Last year, our team faced what seemed like an impossible challenge: our Spring Boot application needed to handle a 20x increase in traffic, from 50,000 requests per second to a staggering 1 million. With only three months to deliver and a limited hardware budget, I wasn’t sure if we could pull it off.
Spoiler alert: we did it. Our application now comfortably handles peak loads of 1.2 million requests per second with sub-100ms response times, running on roughly the same infrastructure cost as before.
In this guide, I’ll walk you through exactly how we accomplished this, sharing the real bottlenecks we found, the optimizations that made the biggest difference, and the surprising lessons we learned along the way.
Measuring the Starting Point ⏱️
Before making any changes, I established clear performance baselines.
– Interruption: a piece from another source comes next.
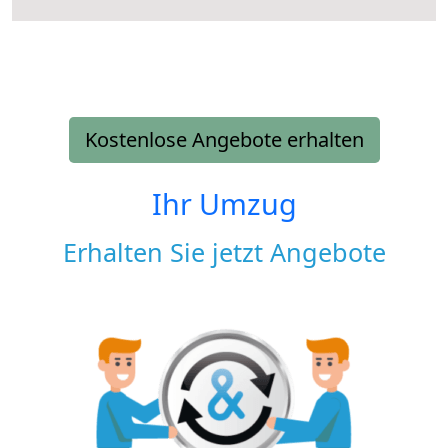
Kostenlose Angebote erhalten
Ihr Umzug
Erhalten Sie jetzt Angebote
This step is non-negotiable; without knowing your starting point, you can’t measure progress or identify the biggest opportunities for improvement.
Here’s what our initial metrics looked like:
// Initial Performance Metrics
Maximum throughput: 50,000 requests/second
Average response time: 350ms
95th percentile response time: 850ms
CPU utilization during peak: 85-95%
Memory usage: 75% of available heap
Database connections: Often reaching max pool size (100)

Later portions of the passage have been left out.